- _AIM OF THE EXERCISE_
When a line in the records contains the string "garantisce", copy that line.

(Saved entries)
•••••
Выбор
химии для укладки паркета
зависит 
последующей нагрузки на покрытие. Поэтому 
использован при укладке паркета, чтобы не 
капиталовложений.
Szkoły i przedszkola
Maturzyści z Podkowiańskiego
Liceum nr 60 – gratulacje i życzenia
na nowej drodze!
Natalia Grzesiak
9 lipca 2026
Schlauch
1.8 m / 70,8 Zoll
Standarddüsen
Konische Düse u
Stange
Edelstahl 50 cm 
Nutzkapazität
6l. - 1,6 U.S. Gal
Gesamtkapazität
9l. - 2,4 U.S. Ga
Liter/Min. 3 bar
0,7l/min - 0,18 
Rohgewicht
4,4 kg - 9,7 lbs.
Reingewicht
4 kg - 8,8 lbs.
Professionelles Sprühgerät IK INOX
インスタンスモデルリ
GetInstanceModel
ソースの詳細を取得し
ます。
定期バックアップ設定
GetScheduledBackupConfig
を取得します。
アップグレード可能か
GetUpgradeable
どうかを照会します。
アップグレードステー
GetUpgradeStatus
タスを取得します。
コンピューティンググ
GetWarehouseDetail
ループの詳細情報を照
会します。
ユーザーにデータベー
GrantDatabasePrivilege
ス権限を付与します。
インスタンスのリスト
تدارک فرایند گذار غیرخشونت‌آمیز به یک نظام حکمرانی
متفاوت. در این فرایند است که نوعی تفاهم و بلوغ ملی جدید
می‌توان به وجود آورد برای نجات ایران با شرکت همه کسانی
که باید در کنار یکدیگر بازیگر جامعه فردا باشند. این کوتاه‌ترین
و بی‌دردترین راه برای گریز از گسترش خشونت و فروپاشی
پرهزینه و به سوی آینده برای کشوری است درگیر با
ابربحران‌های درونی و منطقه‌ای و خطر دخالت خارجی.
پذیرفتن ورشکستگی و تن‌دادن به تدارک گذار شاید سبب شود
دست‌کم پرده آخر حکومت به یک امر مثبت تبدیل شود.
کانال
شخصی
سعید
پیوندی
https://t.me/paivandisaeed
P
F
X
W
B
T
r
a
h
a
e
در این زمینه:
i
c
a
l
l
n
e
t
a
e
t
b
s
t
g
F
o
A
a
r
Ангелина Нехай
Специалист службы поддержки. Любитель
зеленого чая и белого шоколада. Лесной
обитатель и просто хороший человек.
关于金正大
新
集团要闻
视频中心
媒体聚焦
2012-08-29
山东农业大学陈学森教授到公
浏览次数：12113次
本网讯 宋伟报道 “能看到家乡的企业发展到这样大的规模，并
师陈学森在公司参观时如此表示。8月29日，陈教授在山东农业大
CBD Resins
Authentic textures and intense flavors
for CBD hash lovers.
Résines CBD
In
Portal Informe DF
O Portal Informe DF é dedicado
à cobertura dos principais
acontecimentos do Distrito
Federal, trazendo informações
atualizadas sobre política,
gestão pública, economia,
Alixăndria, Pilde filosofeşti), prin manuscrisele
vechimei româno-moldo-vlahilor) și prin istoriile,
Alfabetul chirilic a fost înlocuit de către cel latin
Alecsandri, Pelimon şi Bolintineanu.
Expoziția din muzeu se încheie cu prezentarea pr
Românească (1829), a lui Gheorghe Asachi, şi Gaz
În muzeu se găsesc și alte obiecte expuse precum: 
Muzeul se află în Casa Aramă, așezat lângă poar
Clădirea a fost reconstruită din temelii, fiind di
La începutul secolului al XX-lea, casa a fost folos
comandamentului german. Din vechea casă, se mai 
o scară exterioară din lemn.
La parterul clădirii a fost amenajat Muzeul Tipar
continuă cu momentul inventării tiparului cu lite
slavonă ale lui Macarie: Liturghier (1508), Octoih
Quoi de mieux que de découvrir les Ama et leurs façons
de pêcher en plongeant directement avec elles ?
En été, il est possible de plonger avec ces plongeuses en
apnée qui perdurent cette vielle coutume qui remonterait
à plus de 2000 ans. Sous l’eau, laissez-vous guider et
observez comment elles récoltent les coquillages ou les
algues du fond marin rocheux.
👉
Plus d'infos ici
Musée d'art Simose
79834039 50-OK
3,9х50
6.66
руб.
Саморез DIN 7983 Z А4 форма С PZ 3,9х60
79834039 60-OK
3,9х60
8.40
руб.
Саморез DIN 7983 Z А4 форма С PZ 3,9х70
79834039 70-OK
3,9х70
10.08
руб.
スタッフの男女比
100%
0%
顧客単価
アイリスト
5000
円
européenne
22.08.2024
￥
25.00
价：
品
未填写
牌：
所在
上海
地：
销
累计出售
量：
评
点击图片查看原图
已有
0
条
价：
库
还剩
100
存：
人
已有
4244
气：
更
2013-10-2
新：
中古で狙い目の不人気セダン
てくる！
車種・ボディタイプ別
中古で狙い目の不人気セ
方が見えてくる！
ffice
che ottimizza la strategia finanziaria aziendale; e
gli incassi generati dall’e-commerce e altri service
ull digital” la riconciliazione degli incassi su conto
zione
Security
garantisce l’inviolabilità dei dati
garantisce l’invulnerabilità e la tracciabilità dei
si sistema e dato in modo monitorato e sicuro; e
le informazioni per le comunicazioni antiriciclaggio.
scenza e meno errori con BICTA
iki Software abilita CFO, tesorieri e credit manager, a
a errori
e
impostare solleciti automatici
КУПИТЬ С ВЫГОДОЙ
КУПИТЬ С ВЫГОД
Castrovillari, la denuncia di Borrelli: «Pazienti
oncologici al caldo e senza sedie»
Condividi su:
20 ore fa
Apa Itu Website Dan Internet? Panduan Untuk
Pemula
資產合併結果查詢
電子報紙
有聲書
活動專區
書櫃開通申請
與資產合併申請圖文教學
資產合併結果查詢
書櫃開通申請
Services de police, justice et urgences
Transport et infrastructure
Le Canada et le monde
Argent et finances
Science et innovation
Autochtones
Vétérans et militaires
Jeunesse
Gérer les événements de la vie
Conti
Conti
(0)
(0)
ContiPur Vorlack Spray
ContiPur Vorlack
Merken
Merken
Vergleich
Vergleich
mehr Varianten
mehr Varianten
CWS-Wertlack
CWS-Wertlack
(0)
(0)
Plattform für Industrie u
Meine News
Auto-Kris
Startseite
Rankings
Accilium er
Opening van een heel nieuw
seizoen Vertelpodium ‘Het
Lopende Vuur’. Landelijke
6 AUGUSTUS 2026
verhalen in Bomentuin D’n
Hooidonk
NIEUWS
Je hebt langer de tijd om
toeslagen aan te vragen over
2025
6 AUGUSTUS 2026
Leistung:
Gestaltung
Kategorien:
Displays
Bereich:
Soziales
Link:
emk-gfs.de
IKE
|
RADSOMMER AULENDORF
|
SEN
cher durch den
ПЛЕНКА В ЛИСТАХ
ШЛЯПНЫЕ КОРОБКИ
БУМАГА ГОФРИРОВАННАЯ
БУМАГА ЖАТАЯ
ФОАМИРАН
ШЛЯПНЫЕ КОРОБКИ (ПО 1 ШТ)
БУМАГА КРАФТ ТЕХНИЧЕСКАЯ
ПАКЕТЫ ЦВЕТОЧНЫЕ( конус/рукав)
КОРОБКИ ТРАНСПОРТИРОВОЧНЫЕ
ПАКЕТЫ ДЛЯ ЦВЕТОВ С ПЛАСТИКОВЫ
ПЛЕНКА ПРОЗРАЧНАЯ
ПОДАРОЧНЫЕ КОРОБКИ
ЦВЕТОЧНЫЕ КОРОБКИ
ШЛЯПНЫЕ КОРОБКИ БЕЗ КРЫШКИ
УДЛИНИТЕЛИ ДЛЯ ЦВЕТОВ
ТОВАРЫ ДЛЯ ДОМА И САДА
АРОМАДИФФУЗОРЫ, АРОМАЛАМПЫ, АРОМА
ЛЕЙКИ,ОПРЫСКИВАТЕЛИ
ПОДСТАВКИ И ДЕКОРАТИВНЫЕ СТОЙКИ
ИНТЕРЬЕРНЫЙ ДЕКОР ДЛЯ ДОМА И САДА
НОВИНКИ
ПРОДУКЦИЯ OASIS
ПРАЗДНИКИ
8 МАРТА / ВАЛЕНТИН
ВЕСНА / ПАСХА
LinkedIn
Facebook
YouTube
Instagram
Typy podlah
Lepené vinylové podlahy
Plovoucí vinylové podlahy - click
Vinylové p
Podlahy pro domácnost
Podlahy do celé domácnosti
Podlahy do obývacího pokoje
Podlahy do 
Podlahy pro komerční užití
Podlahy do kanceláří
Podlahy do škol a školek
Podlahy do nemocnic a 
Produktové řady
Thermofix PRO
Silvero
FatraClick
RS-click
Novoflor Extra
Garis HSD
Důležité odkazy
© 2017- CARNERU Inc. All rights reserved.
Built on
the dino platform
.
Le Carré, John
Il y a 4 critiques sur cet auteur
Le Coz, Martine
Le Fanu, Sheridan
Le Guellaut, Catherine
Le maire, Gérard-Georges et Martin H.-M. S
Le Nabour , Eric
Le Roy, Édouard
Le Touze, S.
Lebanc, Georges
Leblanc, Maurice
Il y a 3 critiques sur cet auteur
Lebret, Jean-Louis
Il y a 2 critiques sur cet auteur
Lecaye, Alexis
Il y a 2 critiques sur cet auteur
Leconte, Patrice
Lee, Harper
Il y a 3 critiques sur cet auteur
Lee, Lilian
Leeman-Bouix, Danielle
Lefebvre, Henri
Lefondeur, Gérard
•••••
- _OUTPUT_
garantisce l’inviolabilità dei dati
garantisce l’invulnerabilità e la tracciabilità dei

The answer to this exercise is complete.